[Provided records — start]
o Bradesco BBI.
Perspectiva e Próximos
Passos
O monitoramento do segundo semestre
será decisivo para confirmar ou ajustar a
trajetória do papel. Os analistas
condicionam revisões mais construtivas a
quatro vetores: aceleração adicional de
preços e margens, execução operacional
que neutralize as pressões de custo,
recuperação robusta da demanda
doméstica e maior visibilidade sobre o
[Provided records — finish]
[Provided records — start]
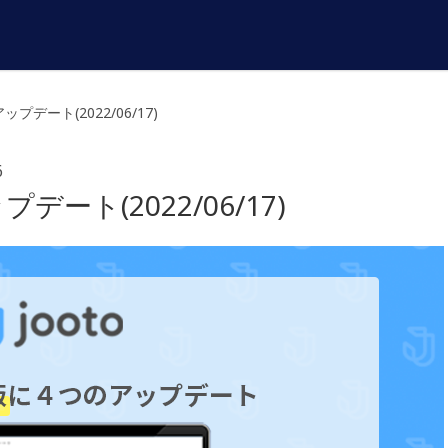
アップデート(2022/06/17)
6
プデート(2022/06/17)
[Provided records — finish]
*Exercise aim*. Your answer should be the exact lines above from the one with "Perspectiva e Próximos" through the one with "doméstica e maior visibilidade sobre o", both included, and nothing besides.

*The answer*.
Perspectiva e Próximos
Passos
O monitoramento do segundo semestre
será decisivo para confirmar ou ajustar a
trajetória do papel. Os analistas
condicionam revisões mais construtivas a
quatro vetores: aceleração adicional de
preços e margens, execução operacional
que neutralize as pressões de custo,
recuperação robusta da demanda
doméstica e maior visibilidade sobre o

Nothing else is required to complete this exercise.